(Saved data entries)
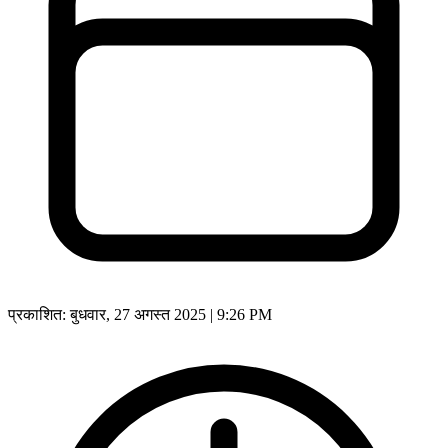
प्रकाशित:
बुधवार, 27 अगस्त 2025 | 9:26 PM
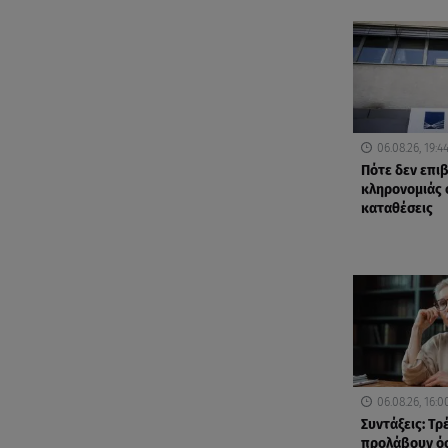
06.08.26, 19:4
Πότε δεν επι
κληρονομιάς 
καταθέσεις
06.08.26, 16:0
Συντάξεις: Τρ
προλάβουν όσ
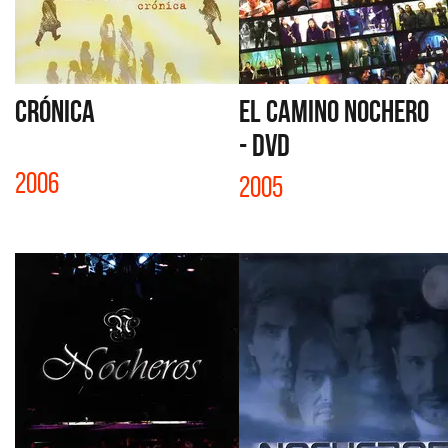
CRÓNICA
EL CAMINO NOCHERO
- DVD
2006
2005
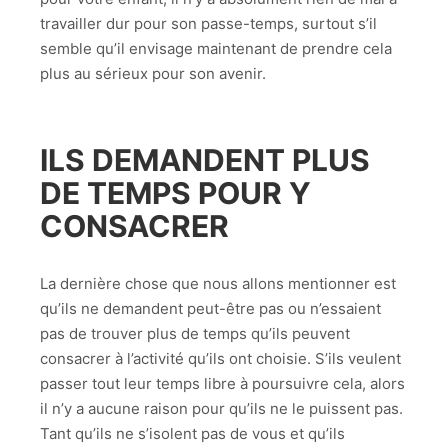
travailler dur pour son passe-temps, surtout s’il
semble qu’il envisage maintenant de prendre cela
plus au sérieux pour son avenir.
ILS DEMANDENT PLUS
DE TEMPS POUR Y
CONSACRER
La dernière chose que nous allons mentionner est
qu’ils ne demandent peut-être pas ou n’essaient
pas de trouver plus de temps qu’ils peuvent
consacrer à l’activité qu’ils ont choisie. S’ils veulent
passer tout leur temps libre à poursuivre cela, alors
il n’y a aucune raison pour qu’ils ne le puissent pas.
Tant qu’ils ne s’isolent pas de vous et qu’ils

## PROBLEM REQUIREMENTS
Your output must contain exactly the lines from the one containing "consacrer à l’activité" to the final line of the data above, and no other text.

## SOLUTION
consacrer à l’activité qu’ils ont choisie. S’ils veulent
passer tout leur temps libre à poursuivre cela, alors
il n’y a aucune raison pour qu’ils ne le puissent pas.
Tant qu’ils ne s’isolent pas de vous et qu’ils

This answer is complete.